Le epidemie cambiano la storia. Non è una novità, fin dalla più remota Antichità, le civiltà hanno dovuto affrontare varie ondate epidemiche che si sono spesso protratte anche per molti anni. La peste, il colera, il vaiolo e il tifo tanto per citarne alcune, hanno imperversato una dopo l’altra o contemporaneamente apparendo e scomparendo con il trascorrere dei secoli. La più impressionante è stata la peste nera che ha devastato l’Europa dal 1347 al 1352, sterminando tra il 25 e il 50% della popolazione e portando con sé grandi cambiamenti nell’economia, nella geopolitica. La Scienza non era nemmeno paragonabile a quella che è oggi, abbiamo un sistema sanitario che si è attivato subito. Proprio qui in Italia, a meno di 48 ore dalla diagnosi di positività dei primi due pazienti, i ricercatori sono riusciti ad isolare il virus responsabile dell’infezione, nei laboratori dell’ospedale Spallanzani di Roma. Ci giungono notizie che dall’Australia i ricercatori dell’Università del Queensland procedono spediti verso un vaccino, eppure le vittime sono già tante, troppe. 

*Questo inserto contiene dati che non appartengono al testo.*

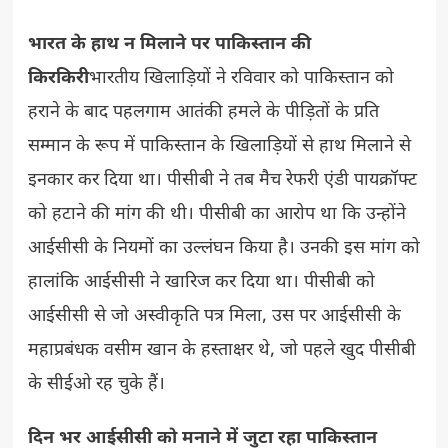
भारत के हाथ न मिलाने पर पाकिस्तान की
किरकिरी
भारतीय खिलाड़ियों ने रविवार को पाकिस्तान को
हराने के बाद पहलगाम आतंकी हमले के पीड़ितों के प्रति
सम्मान के रूप में पाकिस्तान के खिलाड़ियों से हाथ मिलाने से
इनकार कर दिया था। पीसीबी ने तब मैच रेफरी एंडी पायक्रॉफ्ट
को हटाने की मांग की थी। पीसीबी का आरोप था कि उन्होंने
आईसीसी के नियमों का उल्लंघन किया है। उनकी इस मांग को
हालांकि आईसीसी ने खारिज कर दिया था। पीसीबी को
आईसीसी से जो अस्वीकृति पत्र मिला, उस पर आईसीसी के
महाप्रबंधक वसीम खान के हस्ताक्षर थे, जो पहले खुद पीसीबी
के सीईओ रह चुके हैं।
दिन भर आईसीसी को मनाने में जुटा रहा पाकिस्तान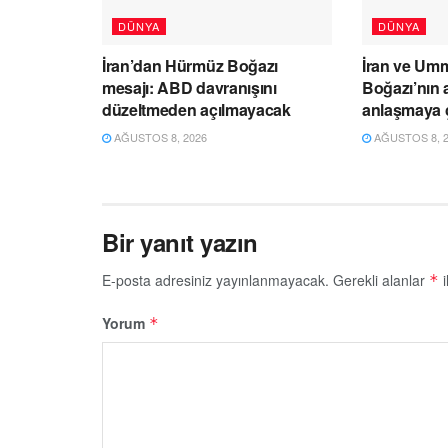
DÜNYA
DÜNYA
İran’dan Hürmüz Boğazı
İran ve Um
mesajı: ABD davranışını
Boğazı’nın a
düzeltmeden açılmayacak
anlaşmaya 
AĞUSTOS 8, 2026
AĞUSTOS 8, 2
Bir yanıt yazın
E-posta adresiniz yayınlanmayacak.
Gerekli alanlar
i
*
Yorum
*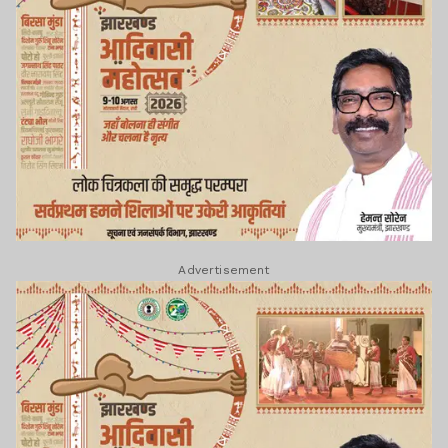
Advertisement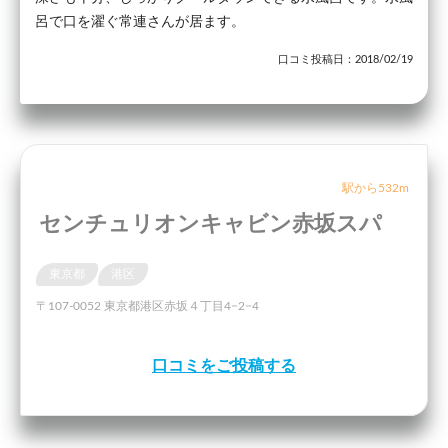
呂で口を濯ぐ常連さんが居ます。
口コミ投稿日：2018/02/19
駅から532m
センチュリオンキャビン赤坂スパ
東京都
港区
〒107-0052 東京都港区赤坂４丁目4−2−4
口コミをご投稿する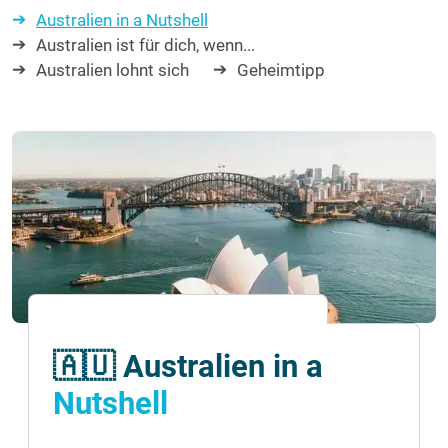
Australien in a Nutshell
Australien ist für dich, wenn...
Australien lohnt sich
Geheimtipp
🇦🇺 Australien in a
Nutshell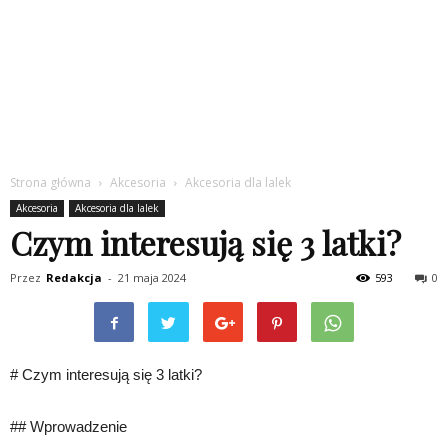
Strona główna
Akcesoria
Akcesoria dla lalek
Akcesoria
Akcesoria dla lalek
Czym interesują się 3 latki?
Przez
Redakcja
-
21 maja 2024
593
0
# Czym interesują się 3 latki?
## Wprowadzenie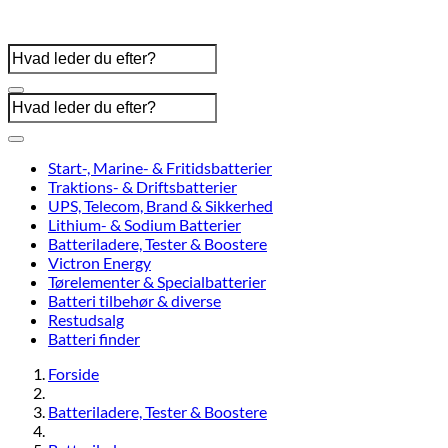
Start-, Marine- & Fritidsbatterier
Traktions- & Driftsbatterier
UPS, Telecom, Brand & Sikkerhed
Lithium- & Sodium Batterier
Batteriladere, Tester & Boostere
Victron Energy
Tørelementer & Specialbatterier
Batteri tilbehør & diverse
Restudsalg
Batteri finder
Forside
Batteriladere, Tester & Boostere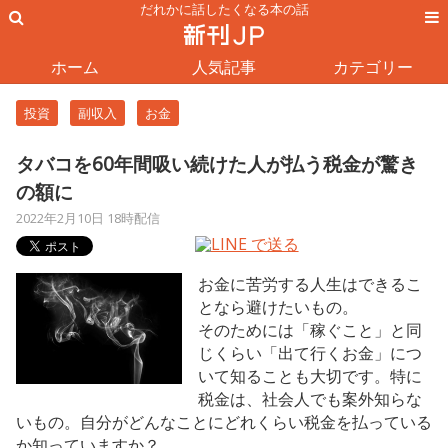
だれかに話したくなる本の話
ホーム
人気記事
カテゴリー
投資
副収入
お金
タバコを60年間吸い続けた人が払う税金が驚き
の額に
2022年2月10日 18時配信
お金に苦労する人生はできるこ
となら避けたいもの。
そのためには「稼ぐこと」と同
じくらい「出て行くお金」につ
いて知ることも大切です。特に
税金は、社会人でも案外知らな
いもの。自分がどんなことにどれくらい税金を払っている
か知っていますか？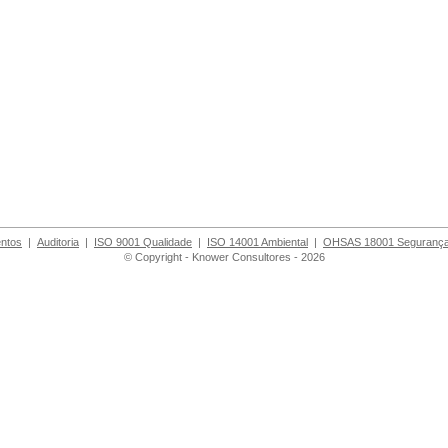
ntos
|
Auditoria
|
ISO 9001 Qualidade
|
ISO 14001 Ambiental
|
OHSAS 18001 Segurança
© Copyright - Knower Consultores - 2026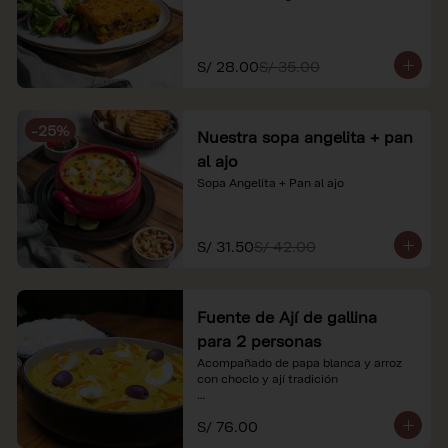
S/ 28.00
S/ 35.00
-
25
%
Nuestra sopa angelita + pan
al ajo
Sopa Angelita + Pan al ajo
S/ 31.50
S/ 42.00
Fuente de Ají de gallina
para 2 personas
Acompañado de papa blanca y arroz 
con choclo y ají tradición

*Nuestros precios están expresados en 
S/ 76.00
soles e incluyen impuestos de ley y 
recargo al consumo.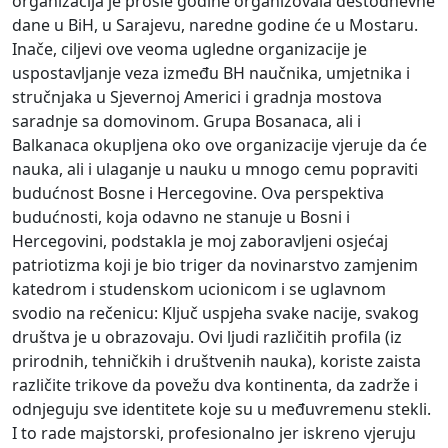
organizacija je prošle godine organizovala destodnevne
dane u BiH, u Sarajevu, naredne godine će u Mostaru.
Inače, ciljevi ove veoma ugledne organizacije je
uspostavljanje veza između BH naučnika, umjetnika i
stručnjaka u Sjevernoj Americi i gradnja mostova
saradnje sa domovinom. Grupa Bosanaca, ali i
Balkanaca okupljena oko ove organizacije vjeruje da će
nauka, ali i ulaganje u nauku u mnogo cemu popraviti
budućnost Bosne i Hercegovine. Ova perspektiva
budućnosti, koja odavno ne stanuje u Bosni i
Hercegovini, podstakla je moj zaboravljeni osjećaj
patriotizma koji je bio triger da novinarstvo zamjenim
katedrom i studenskom ucionicom i se uglavnom
svodio na rečenicu: Ključ uspjeha svake nacije, svakog
društva je u obrazovaju. Ovi ljudi različitih profila (iz
prirodnih, tehničkih i društvenih nauka), koriste zaista
različite trikove da povežu dva kontinenta, da zadrže i
odnjeguju sve identitete koje su u međuvremenu stekli.
I to rade majstorski, profesionalno jer iskreno vjeruju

È una guerra che possiamo vincere? Sì, restando saldamente uniti a Dio nella preghiera e tentando di accostarci all’Eucaristia con le dovute precauzioni, ma in ogni modo possibile perché l’Eucaristia è il Bene di prima necessità per un credente, il sostegno nella sofferenza, la serenità nella tormenta. Le Sante Messe sono sospese è vero, ma le chiese sono aperte e in alcune c’è Adorazione eucaristica perpetua un’opportunità importante insieme alla possibilità di ricevere la Santa Comunione anche al di fuori della Messa, secondo orari e modalità indicate dal parroco. Tuteliamoci ma non rinunciamo a Gesù. A noi tutti che siamo ancora fuori dalla zona rossa, tocca il compito di assicurare un cordone spirituale di preghiera che intrecciandosi a quello sanitario, tuteli le persone in quarantena e quelle contagiate dal virus. La nostra solidarietà va anche a medici e infermieri che sono sulla linea di fuoco, pronti a rischiare la vita per i pazienti. Un gesto di solidarietà umana che spesso supera i confini del “dovere” professionale e sconfina nella dimensione della “carità” intesa come assistenza gratuita e incondizionata al più debole e bisognoso di aiuto, a qualsiasi costo.